Every year, the month of Ramadan gives Muslims the opportunity to grow closer to Allah, reflect, be grateful for blessings, give to charity, and seek salvation on the Nights of Destiny (Layalat-ul-Qadr). By Eid al-Fitr, the celebration that marks the end of the holy month, our intentions should be pure, hearts faithful, and minds socially conscious.

Muslims usually celebrate Eid for three days by praying Salat al-Eid (Eid prayer) at the mosque, donating to those in need, visiting loved ones’ graves, and hosting feasts and visiting family. 

Some Islamic centers across Michigan and around the world host public festivities for families, but this year the Imams Council of Michigan urged these centers to cancel public celebrations and stand in solidarity with the Palestinian people through prayers and sermons. 

“The situation in Gaza demands our immediate attention and action.

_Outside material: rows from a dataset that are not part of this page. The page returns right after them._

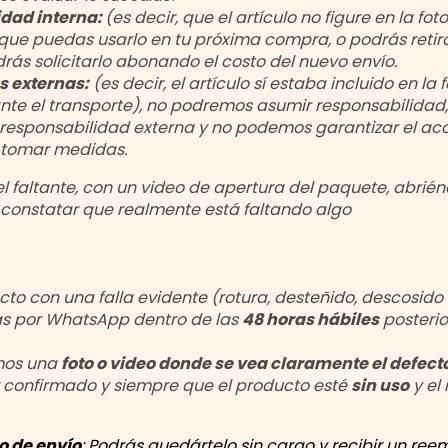
lidad interna:
(es decir, que el artículo no figure en la f
que puedas usarlo en tu próxima compra, o podrás retira
rás solicitarlo abonando el costo del nuevo envío.
s externas:
(es decir, el artículo sí estaba incluido en la
ante el transporte), no podremos asumir responsabilidad
 responsabilidad externa y no podemos garantizar el acci
 tomar medidas.
faltante, con un video de apertura del paquete, abriéndo
 constatar que realmente está faltando algo
ucto con una falla evidente (rotura, desteñido, descosido
ras por WhatsApp dentro de las
48 horas hábiles
posterio
emos una
foto o video donde se vea claramente el defect
ez confirmado y siempre que el producto esté
sin uso
y el
o de envío
:
Podrás quedártelo sin cargo y recibir un ree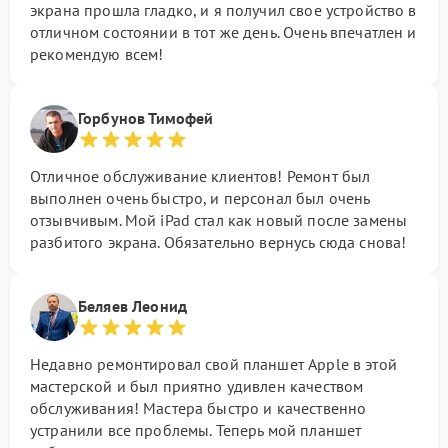
экрана прошла гладко, и я получил свое устройство в
отличном состоянии в тот же день. Очень впечатлен и
рекомендую всем!
Горбунов Тимофей
Отличное обслуживание клиентов! Ремонт был
выполнен очень быстро, и персонал был очень
отзывчивым. Мой iPad стал как новый после замены
разбитого экрана. Обязательно вернусь сюда снова!
Беляев Леонид
Недавно ремонтировал свой планшет Apple в этой
мастерской и был приятно удивлен качеством
обслуживания! Мастера быстро и качественно
устранили все проблемы. Теперь мой планшет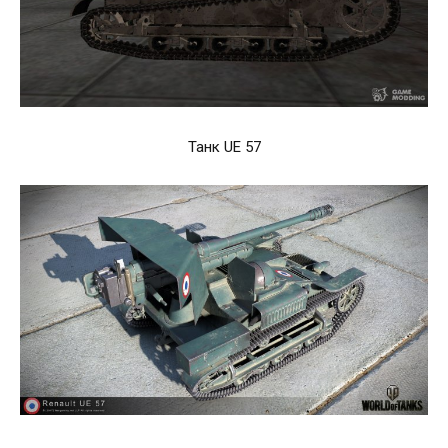
Танк UE 57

As members of the global Muslim community, it is our duty to stand in solidarity with our brothers and sisters in Gaza and to show our unwavering support for their plight,” Imams Council of Michigan officials said in a statement.

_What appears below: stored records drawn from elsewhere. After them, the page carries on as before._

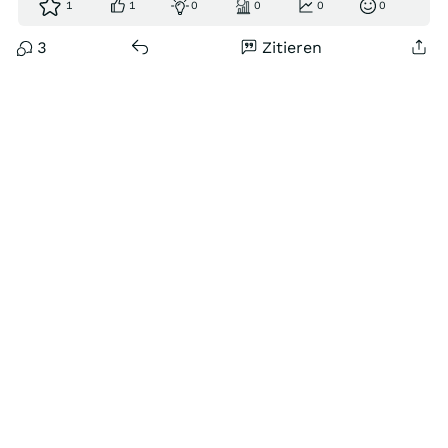
1
1
0
0
0
0
3
Zitieren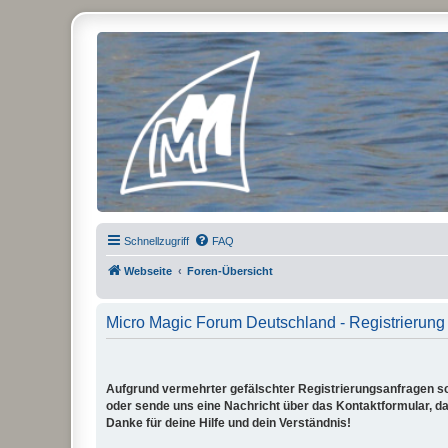
Micro Magic Forum Deutschland
Schnellzugriff
FAQ
Webseite
Foren-Übersicht
Micro Magic Forum Deutschland - Registrierung
Aufgrund vermehrter gefälschter Registrierungsanfragen sch
oder sende uns eine Nachricht über das Kontaktformular, dam
Danke für deine Hilfe und dein Verständnis!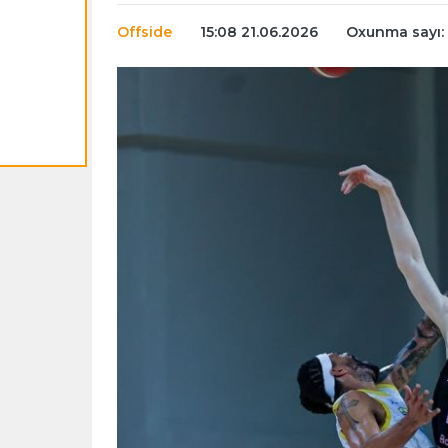
Offside
15:08 21.06.2026
Oxunma sayı:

While at least 10 Islamic centers in Michigan canceled festivities, some community members argued on social media that it was unfair for Eid to be canceled. However, what they failed to understand is that celebrations were canceled, not Eid itself. There is a difference. 

Eid will still be observed this Wednesday as Muslims are obligated to break their fast, pray, and donate, but public celebrations have never been obligatory or acceptable when people are in mourning. Many Muslims have experienced the loss of immediate family members right before Eid and believe it’s unacceptable to publicly celebrate out of respect for the dead.

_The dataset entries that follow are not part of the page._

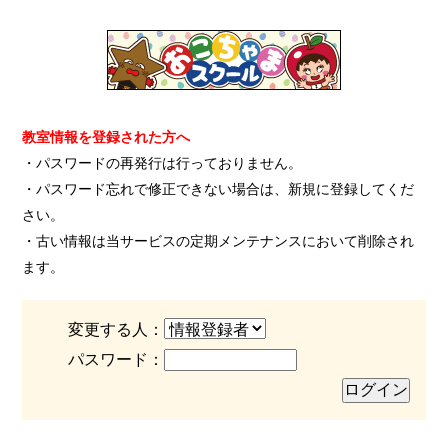
教室情報を登録された方へ
・パスワードの再発行は行っておりません。
・パスワード忘れで修正できない場合は、新規に登録してくだ
さい。
・古い情報は当サービスの定期メンテナンスにおいて削除され
ます。
変更する人：
パスワード：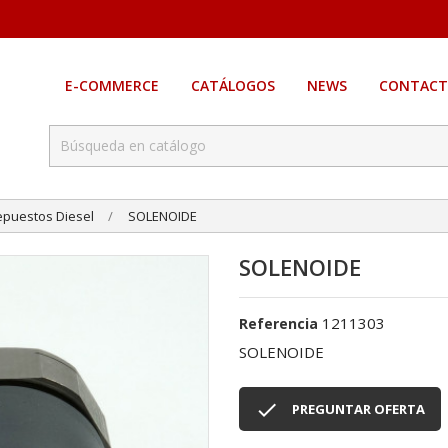
E-COMMERCE
CATÁLOGOS
NEWS
CONTACT
epuestos Diesel
SOLENOIDE
SOLENOIDE
1211303
Referencia
SOLENOIDE

PREGUNTAR OFERTA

When comparing it to Gaza, the Muslim Ummah has lost more than 33,000 brothers and sisters in a genocide that has been livestreamed daily for the past six months. Therefore, out of respect for these innocent humans who had to be quickly buried in mass graves, devoid of funeral rites, there shouldn’t be any comments or thoughts about a need for public celebrations.

Let’s not forget that we also witnessed Muslims in Gaza observe Ramadan all while barely having any food with which to break their fasts. Families, who had once invited relatives and friends over for delicious iftar dinners, were relying on useless aid packages that were barely attainable or sufficient to feed their children during the sacred and joyful month of Ramadan.  

If our Palestinian brothers and sisters can’t live and celebrate freely and safely, how is it acceptable to flaunt our feasts and festivities? How is it humane to celebrate while they are forced to document starvation, massacres, and grief daily?

As faithful and socially conscious Muslims, we must understand that public celebrations are offensive. It is our obligation to show empathy and to support our brothers and sisters in their fight against oppression. 

When you break your fast on Eid al-Fitr, remember the starving families in Gaza. When you supplicate to Allah and visit your loved ones’ graves, make sure to hold funerals in your hearts for your murdered Palestinian brothers and sisters. Pray and offer sweets and donate on behalf of their souls. 

Create new ways to observe the holiday with your family that put the oppressed before your comfort and joy. 

It is our duty to amplify their voices and mobilize collectively for Palestinian liberation.